Il mister ha pochi capelli. E quelli che gli son rimasti sono quasi tutti bianchi. Ne ha viste di cotte e di crude. Sono 30 anni che è sui campi. Ma negli ultimi tre o quattro anni ha riscontrato un grande peggioramento di tutto l’ambiente. Di tutto il sistema. Ha visto procuratori correre dietro a ragazzini di 12 anni. Ha visto allenatori promettere la luna pur di strappare ragazzini promettenti ad altri allenatori. Ha visto papà folli che sostengono che il figlio è un trequartista, dimenticando che il figlio ha 7 anni.
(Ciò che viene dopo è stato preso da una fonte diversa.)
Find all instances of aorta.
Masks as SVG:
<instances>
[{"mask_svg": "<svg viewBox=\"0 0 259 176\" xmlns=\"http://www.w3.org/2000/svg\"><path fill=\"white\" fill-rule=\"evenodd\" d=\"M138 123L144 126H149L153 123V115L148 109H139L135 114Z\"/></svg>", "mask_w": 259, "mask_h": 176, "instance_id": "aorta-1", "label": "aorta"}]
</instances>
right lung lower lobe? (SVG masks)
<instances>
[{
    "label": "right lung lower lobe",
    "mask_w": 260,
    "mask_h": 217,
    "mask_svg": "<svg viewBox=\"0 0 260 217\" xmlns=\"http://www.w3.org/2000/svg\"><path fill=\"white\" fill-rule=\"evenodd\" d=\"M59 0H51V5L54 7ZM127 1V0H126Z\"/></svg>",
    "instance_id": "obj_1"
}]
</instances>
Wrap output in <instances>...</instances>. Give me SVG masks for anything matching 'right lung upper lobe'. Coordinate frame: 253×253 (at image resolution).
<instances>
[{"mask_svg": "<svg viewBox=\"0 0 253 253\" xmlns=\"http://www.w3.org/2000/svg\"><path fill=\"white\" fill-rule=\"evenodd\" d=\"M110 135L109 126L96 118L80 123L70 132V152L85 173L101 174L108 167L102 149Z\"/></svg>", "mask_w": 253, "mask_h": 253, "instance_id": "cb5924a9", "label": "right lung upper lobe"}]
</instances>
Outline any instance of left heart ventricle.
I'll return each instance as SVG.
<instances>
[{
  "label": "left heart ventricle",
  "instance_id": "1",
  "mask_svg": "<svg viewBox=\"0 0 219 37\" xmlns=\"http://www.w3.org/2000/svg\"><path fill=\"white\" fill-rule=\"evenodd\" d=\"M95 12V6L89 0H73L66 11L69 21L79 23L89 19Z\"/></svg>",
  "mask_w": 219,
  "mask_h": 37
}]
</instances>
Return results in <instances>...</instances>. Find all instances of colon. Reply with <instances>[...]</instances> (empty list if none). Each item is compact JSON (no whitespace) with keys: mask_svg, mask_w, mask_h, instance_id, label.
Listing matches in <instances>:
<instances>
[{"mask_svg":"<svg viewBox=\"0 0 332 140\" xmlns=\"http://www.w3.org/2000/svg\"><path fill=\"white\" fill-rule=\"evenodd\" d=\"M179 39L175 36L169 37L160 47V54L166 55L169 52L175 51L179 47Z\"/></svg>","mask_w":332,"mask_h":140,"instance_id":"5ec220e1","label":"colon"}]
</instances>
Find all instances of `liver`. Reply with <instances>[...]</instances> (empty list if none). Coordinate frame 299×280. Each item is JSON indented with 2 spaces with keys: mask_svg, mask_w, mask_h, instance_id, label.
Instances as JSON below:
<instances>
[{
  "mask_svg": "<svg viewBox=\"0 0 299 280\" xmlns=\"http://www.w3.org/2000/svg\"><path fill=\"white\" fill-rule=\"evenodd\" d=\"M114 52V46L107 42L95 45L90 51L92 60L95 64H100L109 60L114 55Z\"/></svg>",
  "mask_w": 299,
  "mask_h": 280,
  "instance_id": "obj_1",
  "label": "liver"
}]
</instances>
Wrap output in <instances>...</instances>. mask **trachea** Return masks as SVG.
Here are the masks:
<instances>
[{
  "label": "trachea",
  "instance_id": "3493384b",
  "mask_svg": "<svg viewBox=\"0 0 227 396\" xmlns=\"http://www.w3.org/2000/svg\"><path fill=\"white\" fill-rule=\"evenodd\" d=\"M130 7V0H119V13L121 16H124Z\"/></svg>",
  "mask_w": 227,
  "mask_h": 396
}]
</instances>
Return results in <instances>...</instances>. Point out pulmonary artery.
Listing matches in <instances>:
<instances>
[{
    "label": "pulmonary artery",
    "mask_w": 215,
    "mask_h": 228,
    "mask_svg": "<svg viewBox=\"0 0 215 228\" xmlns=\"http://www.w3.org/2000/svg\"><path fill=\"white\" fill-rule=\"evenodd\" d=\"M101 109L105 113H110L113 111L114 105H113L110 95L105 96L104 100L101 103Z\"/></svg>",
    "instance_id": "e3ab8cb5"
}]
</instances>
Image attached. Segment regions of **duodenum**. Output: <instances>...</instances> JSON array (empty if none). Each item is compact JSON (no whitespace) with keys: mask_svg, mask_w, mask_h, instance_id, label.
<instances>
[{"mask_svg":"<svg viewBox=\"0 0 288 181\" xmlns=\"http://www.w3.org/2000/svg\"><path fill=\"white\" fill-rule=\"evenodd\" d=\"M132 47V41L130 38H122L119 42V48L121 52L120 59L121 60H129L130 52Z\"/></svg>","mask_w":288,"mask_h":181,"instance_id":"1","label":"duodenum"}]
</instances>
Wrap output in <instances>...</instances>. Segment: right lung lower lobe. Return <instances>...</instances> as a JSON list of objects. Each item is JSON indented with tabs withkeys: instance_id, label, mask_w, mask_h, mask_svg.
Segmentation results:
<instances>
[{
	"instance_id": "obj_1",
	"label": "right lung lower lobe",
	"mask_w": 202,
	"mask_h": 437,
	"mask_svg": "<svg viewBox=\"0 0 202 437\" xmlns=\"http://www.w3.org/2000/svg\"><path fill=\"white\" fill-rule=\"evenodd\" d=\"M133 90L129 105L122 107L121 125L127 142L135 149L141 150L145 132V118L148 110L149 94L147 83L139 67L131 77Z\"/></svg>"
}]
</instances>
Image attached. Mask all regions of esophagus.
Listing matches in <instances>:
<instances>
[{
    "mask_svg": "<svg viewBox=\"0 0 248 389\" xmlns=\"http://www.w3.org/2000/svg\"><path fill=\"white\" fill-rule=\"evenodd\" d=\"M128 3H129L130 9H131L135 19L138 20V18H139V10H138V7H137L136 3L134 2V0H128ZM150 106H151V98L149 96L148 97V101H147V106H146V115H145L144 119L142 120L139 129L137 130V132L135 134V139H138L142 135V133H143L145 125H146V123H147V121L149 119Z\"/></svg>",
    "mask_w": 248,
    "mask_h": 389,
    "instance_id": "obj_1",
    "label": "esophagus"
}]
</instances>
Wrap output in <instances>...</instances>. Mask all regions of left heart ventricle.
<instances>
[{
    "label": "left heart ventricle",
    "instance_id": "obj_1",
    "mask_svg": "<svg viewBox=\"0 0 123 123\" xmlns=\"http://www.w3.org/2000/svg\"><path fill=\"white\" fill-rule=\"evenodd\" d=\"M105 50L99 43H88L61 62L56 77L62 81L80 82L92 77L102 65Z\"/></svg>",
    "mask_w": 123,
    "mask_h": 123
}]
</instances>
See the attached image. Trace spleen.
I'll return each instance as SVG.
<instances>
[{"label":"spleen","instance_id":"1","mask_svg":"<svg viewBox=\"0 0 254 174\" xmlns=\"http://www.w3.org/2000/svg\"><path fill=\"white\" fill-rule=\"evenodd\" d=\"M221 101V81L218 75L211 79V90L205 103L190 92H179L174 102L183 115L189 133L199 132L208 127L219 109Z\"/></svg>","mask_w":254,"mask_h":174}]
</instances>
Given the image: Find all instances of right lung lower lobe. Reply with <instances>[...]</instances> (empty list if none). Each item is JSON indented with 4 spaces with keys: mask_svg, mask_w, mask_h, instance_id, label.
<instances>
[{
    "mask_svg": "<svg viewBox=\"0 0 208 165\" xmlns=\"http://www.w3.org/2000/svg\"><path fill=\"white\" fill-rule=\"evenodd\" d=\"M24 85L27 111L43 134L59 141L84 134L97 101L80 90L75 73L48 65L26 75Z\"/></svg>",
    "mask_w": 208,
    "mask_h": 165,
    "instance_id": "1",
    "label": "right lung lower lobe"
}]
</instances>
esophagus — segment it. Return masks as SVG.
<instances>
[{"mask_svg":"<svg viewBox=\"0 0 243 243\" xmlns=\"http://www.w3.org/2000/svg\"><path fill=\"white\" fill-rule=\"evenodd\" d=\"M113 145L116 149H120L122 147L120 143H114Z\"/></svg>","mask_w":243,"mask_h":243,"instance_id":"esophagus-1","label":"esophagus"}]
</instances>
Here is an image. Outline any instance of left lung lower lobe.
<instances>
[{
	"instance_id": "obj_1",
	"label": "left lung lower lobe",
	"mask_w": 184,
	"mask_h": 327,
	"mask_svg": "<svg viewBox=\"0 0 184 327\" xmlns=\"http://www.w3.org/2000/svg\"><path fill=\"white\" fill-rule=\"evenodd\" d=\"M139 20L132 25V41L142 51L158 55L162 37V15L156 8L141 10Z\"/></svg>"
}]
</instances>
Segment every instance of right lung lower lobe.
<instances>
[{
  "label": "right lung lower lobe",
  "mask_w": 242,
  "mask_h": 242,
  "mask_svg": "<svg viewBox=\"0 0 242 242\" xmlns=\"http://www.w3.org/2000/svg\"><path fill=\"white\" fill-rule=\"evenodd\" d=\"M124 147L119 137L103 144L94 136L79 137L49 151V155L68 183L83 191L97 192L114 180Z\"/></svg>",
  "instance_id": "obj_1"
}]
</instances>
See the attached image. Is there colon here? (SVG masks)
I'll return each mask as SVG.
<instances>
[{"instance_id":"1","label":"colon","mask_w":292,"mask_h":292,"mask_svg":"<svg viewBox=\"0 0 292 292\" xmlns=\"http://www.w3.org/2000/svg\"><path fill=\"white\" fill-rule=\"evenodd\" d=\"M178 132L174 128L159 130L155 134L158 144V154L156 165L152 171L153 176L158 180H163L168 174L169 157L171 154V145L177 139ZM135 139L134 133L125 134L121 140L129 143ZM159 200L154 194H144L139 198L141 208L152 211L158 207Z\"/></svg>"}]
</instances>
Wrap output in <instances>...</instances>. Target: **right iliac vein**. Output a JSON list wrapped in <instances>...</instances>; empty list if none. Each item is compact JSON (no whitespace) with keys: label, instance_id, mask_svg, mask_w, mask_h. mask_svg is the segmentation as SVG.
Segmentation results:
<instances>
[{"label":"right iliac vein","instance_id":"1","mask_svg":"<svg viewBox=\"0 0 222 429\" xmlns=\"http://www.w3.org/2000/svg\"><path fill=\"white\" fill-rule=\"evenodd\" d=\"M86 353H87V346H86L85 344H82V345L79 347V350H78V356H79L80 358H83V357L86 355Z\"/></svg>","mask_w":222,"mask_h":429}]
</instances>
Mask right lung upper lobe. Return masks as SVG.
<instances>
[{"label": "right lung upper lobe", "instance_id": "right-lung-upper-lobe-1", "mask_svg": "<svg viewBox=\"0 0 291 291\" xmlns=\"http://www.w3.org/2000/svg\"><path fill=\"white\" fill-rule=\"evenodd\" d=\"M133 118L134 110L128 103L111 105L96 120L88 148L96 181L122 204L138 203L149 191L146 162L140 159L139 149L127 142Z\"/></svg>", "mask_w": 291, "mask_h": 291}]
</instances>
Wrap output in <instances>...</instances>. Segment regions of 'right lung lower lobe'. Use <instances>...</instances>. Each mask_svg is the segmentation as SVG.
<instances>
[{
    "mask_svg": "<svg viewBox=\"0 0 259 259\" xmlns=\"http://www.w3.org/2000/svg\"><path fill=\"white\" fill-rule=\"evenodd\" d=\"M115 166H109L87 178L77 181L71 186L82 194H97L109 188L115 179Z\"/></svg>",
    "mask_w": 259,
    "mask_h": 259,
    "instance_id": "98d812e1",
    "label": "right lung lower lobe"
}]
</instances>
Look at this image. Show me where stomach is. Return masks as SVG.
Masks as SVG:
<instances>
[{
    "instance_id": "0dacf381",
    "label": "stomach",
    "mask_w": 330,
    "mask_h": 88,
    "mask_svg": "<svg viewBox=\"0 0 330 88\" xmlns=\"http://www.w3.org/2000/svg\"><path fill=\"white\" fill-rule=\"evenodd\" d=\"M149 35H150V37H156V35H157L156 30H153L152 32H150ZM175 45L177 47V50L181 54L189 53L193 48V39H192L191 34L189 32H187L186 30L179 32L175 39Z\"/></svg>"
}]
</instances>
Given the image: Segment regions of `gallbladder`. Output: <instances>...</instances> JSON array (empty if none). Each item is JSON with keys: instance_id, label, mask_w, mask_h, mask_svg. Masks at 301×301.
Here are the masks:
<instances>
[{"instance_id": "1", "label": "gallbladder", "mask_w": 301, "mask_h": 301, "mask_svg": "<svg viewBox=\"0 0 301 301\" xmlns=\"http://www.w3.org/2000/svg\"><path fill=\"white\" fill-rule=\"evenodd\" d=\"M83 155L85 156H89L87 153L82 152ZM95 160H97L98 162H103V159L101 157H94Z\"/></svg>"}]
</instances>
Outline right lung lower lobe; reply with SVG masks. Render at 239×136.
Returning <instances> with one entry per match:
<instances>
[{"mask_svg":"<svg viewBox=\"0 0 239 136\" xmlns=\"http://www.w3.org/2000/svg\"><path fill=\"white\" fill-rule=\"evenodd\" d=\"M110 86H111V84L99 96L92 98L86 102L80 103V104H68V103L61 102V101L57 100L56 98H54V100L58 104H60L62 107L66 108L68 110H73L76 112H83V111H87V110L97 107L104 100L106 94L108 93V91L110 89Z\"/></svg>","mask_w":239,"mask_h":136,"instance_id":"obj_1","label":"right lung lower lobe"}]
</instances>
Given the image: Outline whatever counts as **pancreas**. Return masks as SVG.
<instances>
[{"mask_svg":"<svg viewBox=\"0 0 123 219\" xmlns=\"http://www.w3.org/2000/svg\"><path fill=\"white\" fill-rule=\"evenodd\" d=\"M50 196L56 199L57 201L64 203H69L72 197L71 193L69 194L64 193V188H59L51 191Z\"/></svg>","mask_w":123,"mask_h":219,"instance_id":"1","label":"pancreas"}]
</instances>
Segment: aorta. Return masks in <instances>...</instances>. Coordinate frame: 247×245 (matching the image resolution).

Non sa cosa aspettarsi ancora.

“Dica signora…” fa con ancora il sorriso fintamente gentile stampato in viso.

“Non è per fare polemica…ma io credo che in una squadra di ragazzi la fascia di capitano debba girare…i ragazzi a turno dovrebbero fare il capitano…”

“Signora, se suo figlio ha qualche problema non crede debba venire a dirmelo lui, ormai ha sedici anni.”

“No mister, mio figlio non ha problemi…anzi, mio figlio non sa niente, era un mio pensiero…”

“Non pensi signora…o se proprio vuole, pensi ad altro…” chiude il mister senza più l’ombra di sorrisi gentili sul volto.

La mamma offesa si volta e se ne va. Il mister nota i tacchi rossi, poi più su un culo tondo e pieno che ancheggia indispettito, allora si volta verso il campo a guardare le stazioni, a controllare con un’occhiata le distanze tra gli attrezzi.

Dov’ero rimasto – torna a pensare il mister – ah ecco…si stava meglio quando si stava peggio.